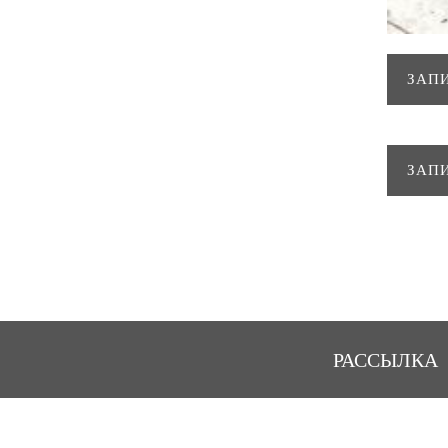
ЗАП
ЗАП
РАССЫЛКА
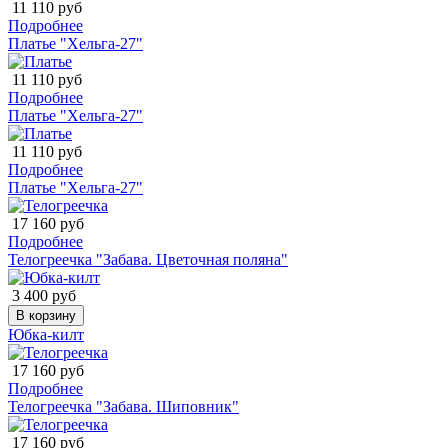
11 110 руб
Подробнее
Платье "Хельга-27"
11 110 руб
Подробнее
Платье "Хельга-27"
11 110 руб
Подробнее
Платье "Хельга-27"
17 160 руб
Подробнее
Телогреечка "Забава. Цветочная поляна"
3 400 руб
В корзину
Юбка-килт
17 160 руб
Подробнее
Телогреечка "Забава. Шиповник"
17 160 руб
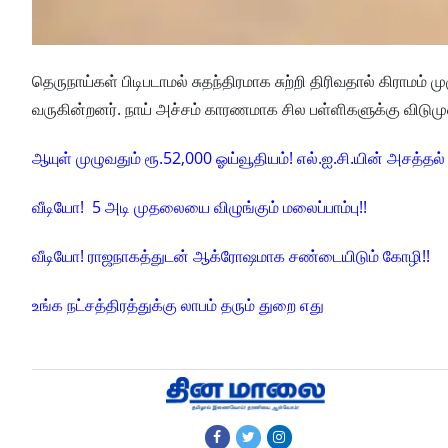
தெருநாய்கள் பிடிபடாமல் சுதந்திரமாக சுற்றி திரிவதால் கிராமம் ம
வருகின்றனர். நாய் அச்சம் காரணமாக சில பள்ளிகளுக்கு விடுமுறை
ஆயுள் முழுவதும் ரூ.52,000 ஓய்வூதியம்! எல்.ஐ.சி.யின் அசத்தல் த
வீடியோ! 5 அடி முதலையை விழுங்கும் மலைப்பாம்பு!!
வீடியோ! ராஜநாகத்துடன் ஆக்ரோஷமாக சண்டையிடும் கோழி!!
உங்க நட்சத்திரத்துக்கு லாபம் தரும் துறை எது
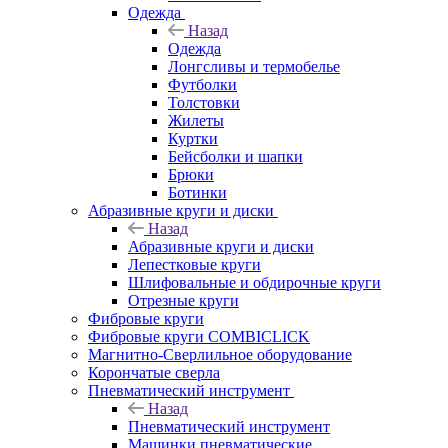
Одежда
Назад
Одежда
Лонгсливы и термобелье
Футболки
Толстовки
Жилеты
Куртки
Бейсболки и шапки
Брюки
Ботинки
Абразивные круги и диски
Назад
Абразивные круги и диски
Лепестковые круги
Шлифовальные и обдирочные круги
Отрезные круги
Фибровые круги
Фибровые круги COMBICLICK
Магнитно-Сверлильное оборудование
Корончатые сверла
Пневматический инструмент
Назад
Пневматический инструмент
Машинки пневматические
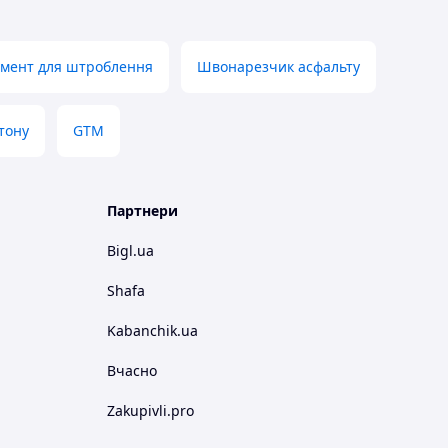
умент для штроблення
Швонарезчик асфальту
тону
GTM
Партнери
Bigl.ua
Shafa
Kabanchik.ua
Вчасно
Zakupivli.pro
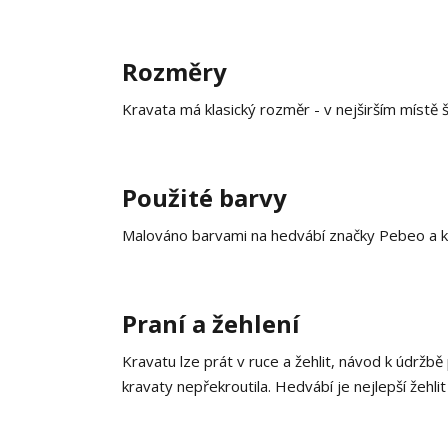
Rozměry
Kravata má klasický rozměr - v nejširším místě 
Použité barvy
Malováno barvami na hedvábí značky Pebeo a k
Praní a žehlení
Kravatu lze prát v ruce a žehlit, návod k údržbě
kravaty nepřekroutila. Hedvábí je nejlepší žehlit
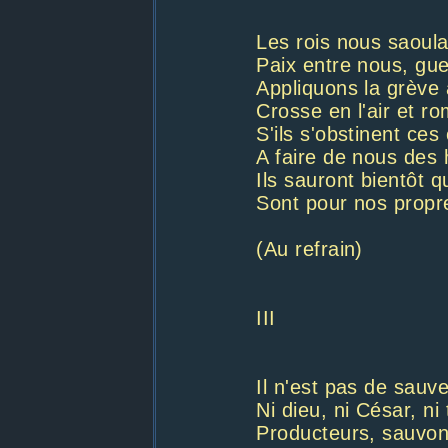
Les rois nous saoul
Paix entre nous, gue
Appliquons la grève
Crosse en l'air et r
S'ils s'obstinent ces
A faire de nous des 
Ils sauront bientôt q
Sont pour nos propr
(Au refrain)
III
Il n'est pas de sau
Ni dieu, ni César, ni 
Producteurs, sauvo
__________________________________________________
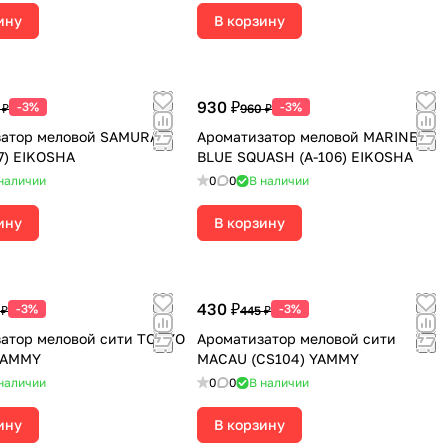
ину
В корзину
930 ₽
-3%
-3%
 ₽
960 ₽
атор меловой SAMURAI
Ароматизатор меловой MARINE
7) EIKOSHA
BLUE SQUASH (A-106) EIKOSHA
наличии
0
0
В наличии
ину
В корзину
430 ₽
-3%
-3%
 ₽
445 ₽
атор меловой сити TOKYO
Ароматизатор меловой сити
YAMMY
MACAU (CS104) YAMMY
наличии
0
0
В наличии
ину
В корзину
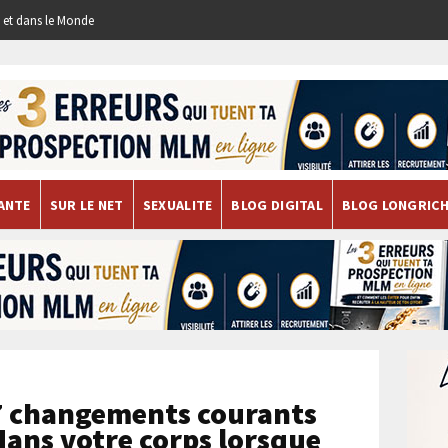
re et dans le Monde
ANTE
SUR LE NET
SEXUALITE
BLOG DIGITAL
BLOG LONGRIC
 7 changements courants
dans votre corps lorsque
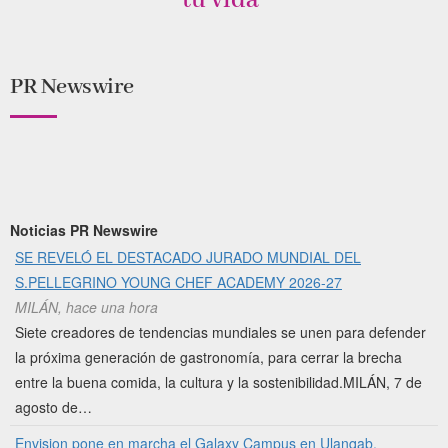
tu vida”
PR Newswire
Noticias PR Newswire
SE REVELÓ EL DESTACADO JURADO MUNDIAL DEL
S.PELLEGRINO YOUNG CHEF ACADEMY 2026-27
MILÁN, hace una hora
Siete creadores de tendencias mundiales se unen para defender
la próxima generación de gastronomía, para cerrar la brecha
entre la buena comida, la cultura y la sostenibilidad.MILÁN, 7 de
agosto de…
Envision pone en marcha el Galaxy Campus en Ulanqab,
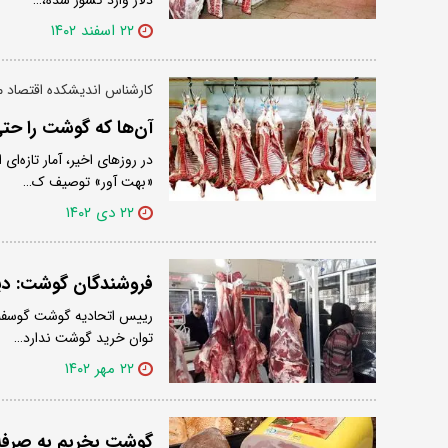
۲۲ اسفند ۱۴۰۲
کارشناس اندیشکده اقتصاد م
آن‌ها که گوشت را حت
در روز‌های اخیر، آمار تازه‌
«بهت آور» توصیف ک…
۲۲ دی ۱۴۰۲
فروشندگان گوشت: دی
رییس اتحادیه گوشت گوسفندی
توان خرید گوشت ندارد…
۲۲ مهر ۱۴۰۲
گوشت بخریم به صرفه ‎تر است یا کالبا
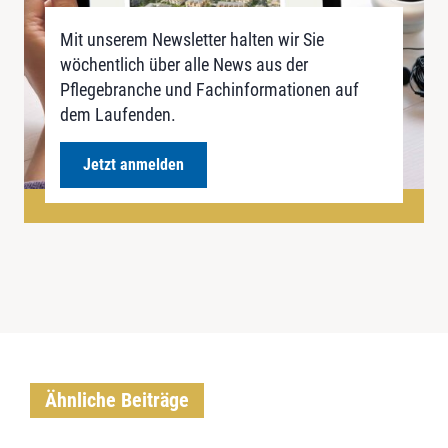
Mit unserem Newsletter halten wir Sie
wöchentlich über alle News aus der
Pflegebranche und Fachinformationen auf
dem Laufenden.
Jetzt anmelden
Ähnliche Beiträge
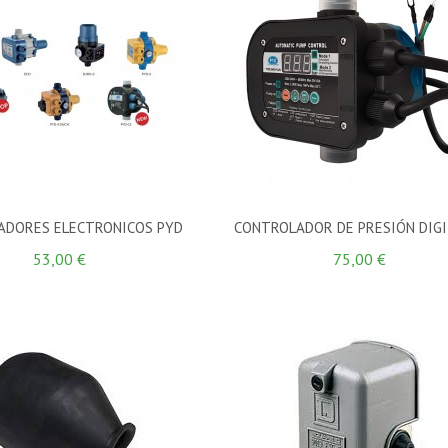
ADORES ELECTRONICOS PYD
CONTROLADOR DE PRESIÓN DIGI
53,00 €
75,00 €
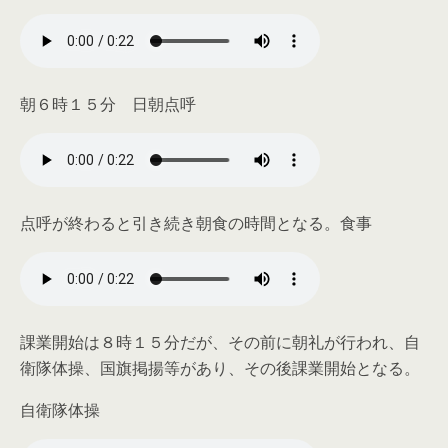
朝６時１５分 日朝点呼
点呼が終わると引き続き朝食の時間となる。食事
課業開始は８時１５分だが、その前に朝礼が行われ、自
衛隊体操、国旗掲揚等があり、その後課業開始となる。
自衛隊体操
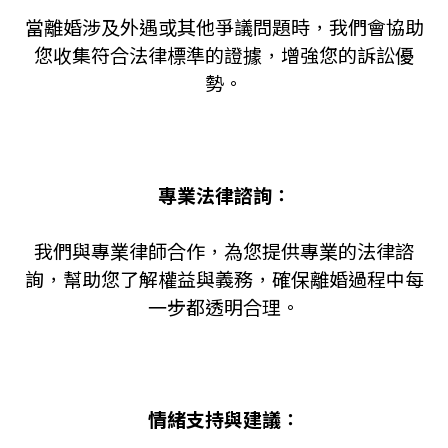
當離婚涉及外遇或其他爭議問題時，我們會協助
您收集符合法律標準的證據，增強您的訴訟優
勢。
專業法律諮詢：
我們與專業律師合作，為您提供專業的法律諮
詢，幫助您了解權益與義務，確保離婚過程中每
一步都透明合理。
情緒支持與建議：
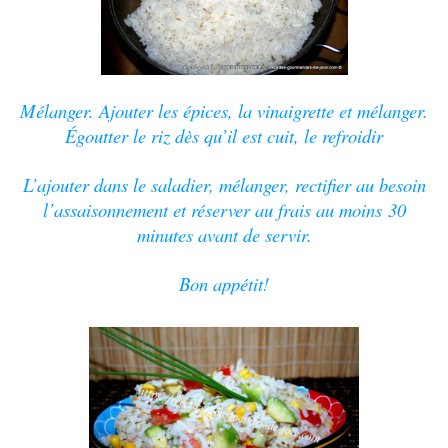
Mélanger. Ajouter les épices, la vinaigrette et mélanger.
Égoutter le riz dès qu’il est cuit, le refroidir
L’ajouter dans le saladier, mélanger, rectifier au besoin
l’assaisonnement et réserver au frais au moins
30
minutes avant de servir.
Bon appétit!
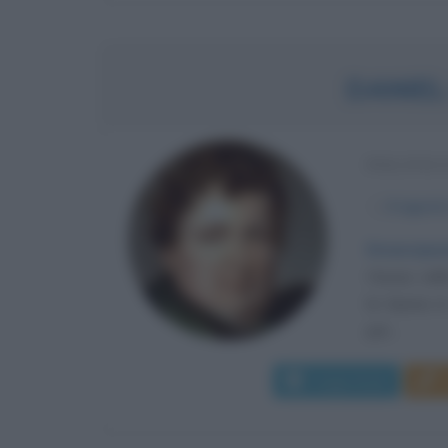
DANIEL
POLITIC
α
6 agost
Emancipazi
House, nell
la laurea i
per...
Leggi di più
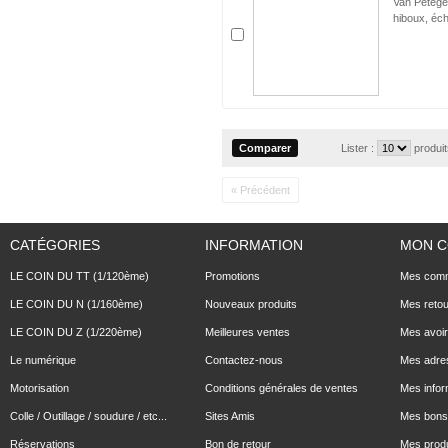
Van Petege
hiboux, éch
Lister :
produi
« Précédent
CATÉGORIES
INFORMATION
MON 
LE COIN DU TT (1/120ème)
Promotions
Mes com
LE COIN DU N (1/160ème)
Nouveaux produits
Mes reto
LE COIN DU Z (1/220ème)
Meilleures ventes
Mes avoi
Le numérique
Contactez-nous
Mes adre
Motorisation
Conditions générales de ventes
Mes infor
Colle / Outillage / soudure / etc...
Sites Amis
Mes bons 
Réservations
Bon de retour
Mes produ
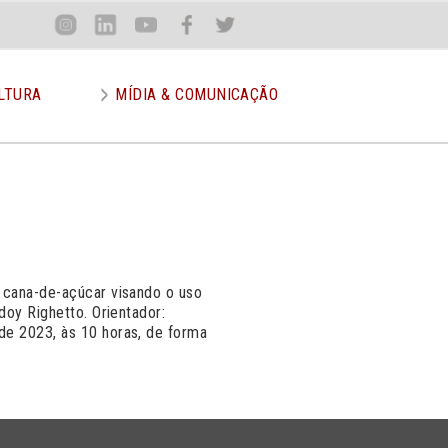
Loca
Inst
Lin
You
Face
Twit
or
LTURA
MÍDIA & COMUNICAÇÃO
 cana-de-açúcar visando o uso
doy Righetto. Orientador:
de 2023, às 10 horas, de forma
__________________________________________________
**Task description**.
From the listing above, please give again the lines that begin with the line holding "詢，幫助您了解權益與義務，確保離婚過程中每" and go on through the line holding "Motorisation", exactly, both ends included, minus any picture.

**Answer to this problem**.
詢，幫助您了解權益與義務，確保離婚過程中每
一步都透明合理。
情緒支持與建議：
Mélanger. Ajouter les épices, la vinaigrette et mélanger.
Égoutter le riz dès qu’il est cuit, le refroidir
L’ajouter dans le saladier, mélanger, rectifier au besoin
l’assaisonnement et réserver au frais au moins
30
minutes avant de servir.
Bon appétit!
DANIEL
POLITIC
α
6 agost
Emancipazi
House, nell
la laurea i
per...
Leggi di più
Van Petege
hiboux, éch
Lister :
produi
« Précédent
CATÉGORIES
INFORMATION
MON 
LE COIN DU TT (1/120ème)
Promotions
Mes com
LE COIN DU N (1/160ème)
Nouveaux produits
Mes reto
LE COIN DU Z (1/220ème)
Meilleures ventes
Mes avoi
Le numérique
Contactez-nous
Mes adre
Motorisation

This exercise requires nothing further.